─── Records supplied
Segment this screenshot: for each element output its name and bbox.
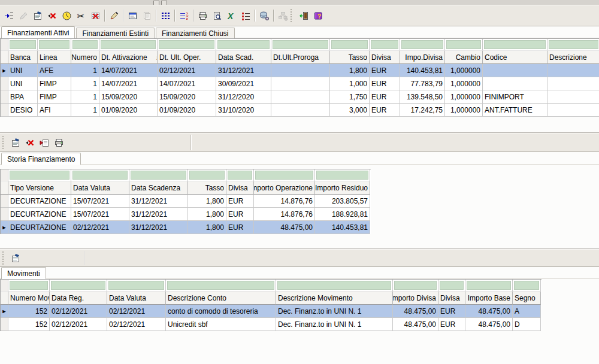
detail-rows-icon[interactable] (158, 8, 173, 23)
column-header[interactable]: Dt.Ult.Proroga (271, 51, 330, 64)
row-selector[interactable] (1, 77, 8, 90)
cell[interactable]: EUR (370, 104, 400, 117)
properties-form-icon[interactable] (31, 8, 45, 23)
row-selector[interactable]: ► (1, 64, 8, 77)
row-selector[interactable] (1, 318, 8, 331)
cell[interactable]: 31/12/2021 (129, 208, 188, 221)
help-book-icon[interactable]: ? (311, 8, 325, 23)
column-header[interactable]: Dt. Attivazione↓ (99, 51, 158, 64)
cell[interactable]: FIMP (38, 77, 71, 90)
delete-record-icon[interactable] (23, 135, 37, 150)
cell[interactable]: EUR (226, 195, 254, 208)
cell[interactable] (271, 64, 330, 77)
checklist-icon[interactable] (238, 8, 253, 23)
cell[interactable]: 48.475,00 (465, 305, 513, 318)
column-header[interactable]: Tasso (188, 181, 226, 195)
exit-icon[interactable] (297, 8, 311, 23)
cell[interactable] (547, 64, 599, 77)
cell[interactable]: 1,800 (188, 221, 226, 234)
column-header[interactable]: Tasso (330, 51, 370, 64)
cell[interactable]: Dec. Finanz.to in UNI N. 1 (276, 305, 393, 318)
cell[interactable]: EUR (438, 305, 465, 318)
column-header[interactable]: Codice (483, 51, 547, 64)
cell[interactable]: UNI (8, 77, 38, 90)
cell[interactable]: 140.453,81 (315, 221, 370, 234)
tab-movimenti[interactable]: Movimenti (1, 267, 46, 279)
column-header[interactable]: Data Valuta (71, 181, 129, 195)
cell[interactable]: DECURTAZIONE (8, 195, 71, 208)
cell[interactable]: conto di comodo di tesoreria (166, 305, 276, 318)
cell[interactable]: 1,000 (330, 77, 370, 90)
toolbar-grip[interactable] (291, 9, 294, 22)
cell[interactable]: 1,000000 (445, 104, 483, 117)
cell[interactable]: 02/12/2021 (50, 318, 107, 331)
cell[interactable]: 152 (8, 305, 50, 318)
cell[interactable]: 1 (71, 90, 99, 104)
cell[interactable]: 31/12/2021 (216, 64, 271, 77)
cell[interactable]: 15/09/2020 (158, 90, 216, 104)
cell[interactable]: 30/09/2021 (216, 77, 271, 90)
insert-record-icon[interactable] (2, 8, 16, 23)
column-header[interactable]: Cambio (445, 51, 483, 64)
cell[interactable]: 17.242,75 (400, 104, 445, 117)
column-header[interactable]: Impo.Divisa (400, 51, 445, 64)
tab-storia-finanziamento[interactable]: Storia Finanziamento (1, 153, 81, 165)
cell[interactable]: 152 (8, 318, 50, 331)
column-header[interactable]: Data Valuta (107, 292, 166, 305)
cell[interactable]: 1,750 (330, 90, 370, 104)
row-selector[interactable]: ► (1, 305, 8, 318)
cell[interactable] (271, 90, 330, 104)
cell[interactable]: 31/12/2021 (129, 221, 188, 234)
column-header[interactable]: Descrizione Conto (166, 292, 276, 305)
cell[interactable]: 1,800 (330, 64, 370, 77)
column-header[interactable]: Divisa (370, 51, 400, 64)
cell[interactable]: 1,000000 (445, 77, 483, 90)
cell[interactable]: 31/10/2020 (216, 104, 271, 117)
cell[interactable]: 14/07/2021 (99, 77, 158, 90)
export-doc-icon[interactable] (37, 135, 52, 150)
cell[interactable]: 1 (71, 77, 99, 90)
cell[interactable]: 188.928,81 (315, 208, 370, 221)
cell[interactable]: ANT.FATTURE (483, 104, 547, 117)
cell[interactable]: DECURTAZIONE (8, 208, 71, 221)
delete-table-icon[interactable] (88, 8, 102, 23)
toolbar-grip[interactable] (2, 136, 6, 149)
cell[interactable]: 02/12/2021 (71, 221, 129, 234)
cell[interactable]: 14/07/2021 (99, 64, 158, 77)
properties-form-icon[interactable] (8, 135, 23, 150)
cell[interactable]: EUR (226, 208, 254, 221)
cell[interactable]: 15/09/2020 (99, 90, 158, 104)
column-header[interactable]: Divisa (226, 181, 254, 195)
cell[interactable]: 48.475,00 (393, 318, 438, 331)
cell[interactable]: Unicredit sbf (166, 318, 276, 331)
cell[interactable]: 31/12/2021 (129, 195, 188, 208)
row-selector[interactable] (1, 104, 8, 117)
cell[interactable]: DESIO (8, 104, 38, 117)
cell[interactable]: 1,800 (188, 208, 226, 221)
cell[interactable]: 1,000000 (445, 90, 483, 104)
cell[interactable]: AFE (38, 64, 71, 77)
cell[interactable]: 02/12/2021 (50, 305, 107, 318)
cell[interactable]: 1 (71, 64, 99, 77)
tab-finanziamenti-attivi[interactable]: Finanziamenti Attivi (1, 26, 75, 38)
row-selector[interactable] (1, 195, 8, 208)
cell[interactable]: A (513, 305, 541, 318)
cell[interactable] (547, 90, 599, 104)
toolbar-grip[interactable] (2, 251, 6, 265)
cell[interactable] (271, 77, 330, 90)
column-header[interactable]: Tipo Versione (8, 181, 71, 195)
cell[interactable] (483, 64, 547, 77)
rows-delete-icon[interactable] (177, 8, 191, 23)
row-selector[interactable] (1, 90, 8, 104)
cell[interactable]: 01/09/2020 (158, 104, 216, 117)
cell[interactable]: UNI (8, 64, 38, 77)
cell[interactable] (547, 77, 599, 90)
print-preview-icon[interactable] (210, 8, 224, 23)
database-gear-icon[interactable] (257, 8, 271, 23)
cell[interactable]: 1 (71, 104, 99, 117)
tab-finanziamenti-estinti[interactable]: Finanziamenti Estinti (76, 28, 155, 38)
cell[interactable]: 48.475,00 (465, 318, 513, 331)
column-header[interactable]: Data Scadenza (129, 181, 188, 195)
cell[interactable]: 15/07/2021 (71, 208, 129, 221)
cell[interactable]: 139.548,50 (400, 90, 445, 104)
──────
▸ Task brief: Every line above that includes the word "Tasso" should be listed.

▸ Task answer:
column-header[interactable]: Tasso (188, 181, 226, 195)
column-header[interactable]: Tasso (330, 51, 370, 64)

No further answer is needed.